Y se odio a sí mismo, por primera vez, al notar aquella voz singularmente cavernosa quebrarse, ¿fue por lo qué dijo?

—Aquí tiene, señor.

El muchacho colocó la bandeja en la mesita.

Él se encontraba batallando internamente consigo mismo. Las ansias que le causó aquel rostro melancólico con un dejo de desolación, además, la voz apagada, carente de vida como si alguien hubiese pisoteado al pobre chico, aunque, por supuesto, él no tenía por qué darle relevancia alguna.

—Discúlpame, no fue mi intensión sonar descortés —señaló, tan neutro como de costumbre y miró fijo al chico, sorprendiéndose a sí mismo de sus propias palabras—. Gracias por trae el té. No era tu trabajo, sino de tu compañera.

—Sí, bueno, verá…

Nervioso. Por supuesto que percibió el nerviosismo del chico tan palpable, incluso parecía ser un niño.

—Tuvimos un desacuerdo con mis compañeros. La verdad es que nadie quiere andar trabajando hasta tarde y… Ni siquiera sé por qué le estoy contando esto. Perdóneme, no fue mi intención. Lo siento, señor.

—Tranquilo, suele pasar —comentó, encogiéndose de hombros—. Y no te preocupes, no presentaré una queja. Es evidente que no fue tu culpa, gracias de todas maneras.

—Señor, tal vez le suene muy inapropiado —Envolvió los dedos a la taza, dispuesto a dar un sorbo al té—, pero usted no me recuerda, ¿cierto? No es la primera vez que viaja con nosotros y en varias oportunidades nos hemos visto y hasta charlado, bueno, no una conversación como tal, pero sí algo similar como ahora.
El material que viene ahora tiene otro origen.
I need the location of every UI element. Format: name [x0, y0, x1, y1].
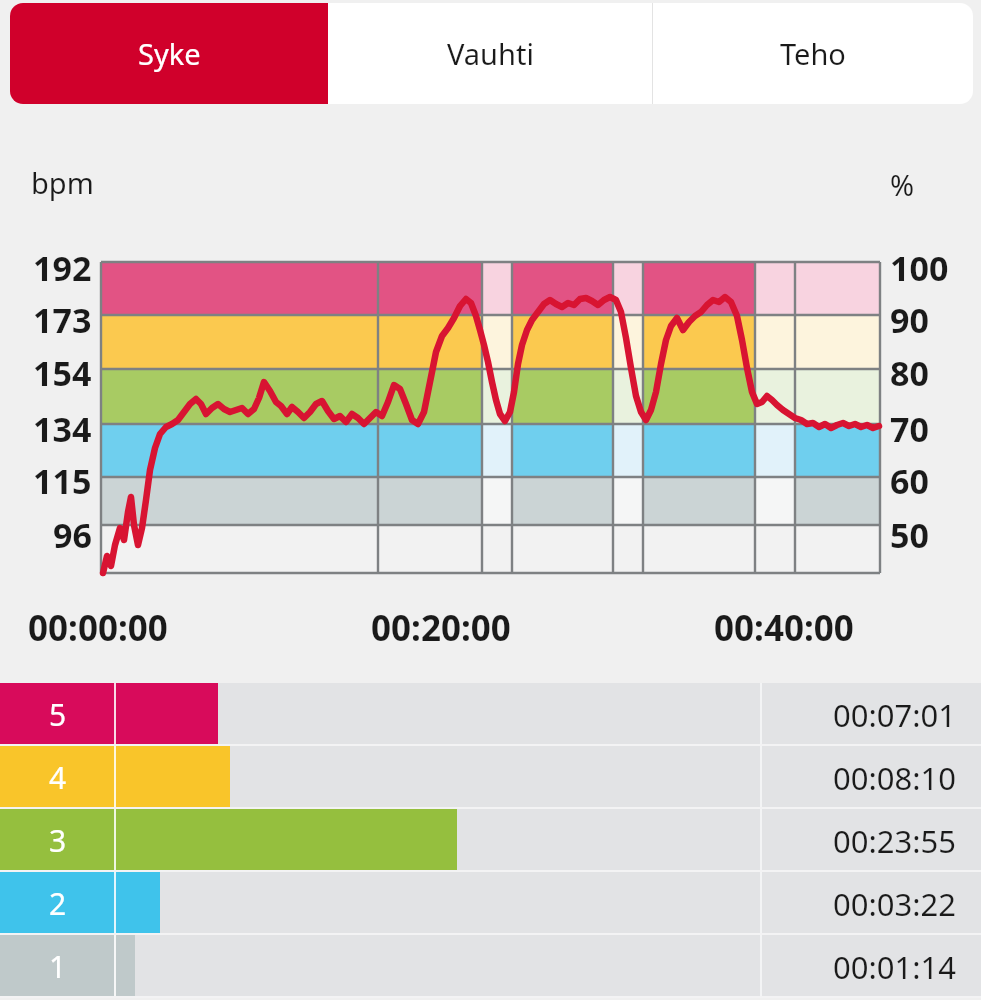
- staticText: 3: [49, 820, 67, 861]
- staticText: bpm: [31, 163, 94, 202]
- staticText: 192: [33, 245, 92, 291]
- staticText: 134: [33, 406, 92, 452]
- staticText: 5: [49, 694, 67, 735]
- button[interactable]: 3: [0, 809, 981, 872]
- staticText: 173: [33, 297, 92, 343]
- staticText: 2: [49, 883, 67, 924]
- staticText: 96: [53, 512, 92, 558]
- staticText: 4: [49, 757, 67, 798]
- staticText: Vauhti: [447, 34, 534, 73]
- staticText: 00:01:14: [833, 946, 957, 988]
- staticText: 00:08:10: [833, 757, 957, 799]
- button[interactable]: 1: [0, 935, 981, 998]
- staticText: 00:40:00: [714, 604, 854, 652]
- staticText: 00:00:00: [28, 604, 168, 652]
- staticText: Teho: [780, 34, 846, 73]
- button[interactable]: Syke: [10, 3, 328, 104]
- staticText: 50: [890, 512, 929, 558]
- staticText: 00:07:01: [833, 694, 957, 736]
- button[interactable]: 2: [0, 872, 981, 935]
- button[interactable]: Vauhti: [328, 3, 652, 104]
- staticText: 00:23:55: [833, 820, 957, 862]
- staticText: 90: [890, 297, 929, 343]
- staticText: 100: [890, 245, 949, 291]
- staticText: 00:20:00: [371, 604, 511, 652]
- button[interactable]: Teho: [653, 3, 973, 104]
- staticText: 60: [890, 458, 929, 504]
- button[interactable]: 4: [0, 746, 981, 809]
- staticText: %: [890, 165, 915, 204]
- staticText: 115: [33, 458, 92, 504]
- staticText: 80: [890, 350, 929, 396]
- staticText: 154: [33, 350, 92, 396]
- button[interactable]: 5: [0, 683, 981, 746]
- staticText: 1: [49, 946, 67, 987]
- staticText: 00:03:22: [833, 883, 957, 925]
- staticText: 70: [890, 406, 929, 452]
- staticText: Syke: [138, 34, 201, 73]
—No, no te recuerdo —enunció, atrapando la mirada del chico. Tristeza—. De hecho, no creo haber hablado contigo antes. No soy una persona sociable en todo caso.

—Sí, lo he notado —Arqueó las cejas ante el comentario. Dio un sorbo de té—. Discúlpeme, no quise incomodarlo. Es solo que pensé… Olvídelo. No importa, ¿necesita algo más?

—No, gracias —El muchacho asintió, dispuesto a marcharse—. Espera, ¿cuál es tu nombre?

—Dominic.

Una casi imperceptible curvatura divisó en aquellos labios rosados y voluminosos.

—Espero que disfrute el resto del viaje, señor Baron.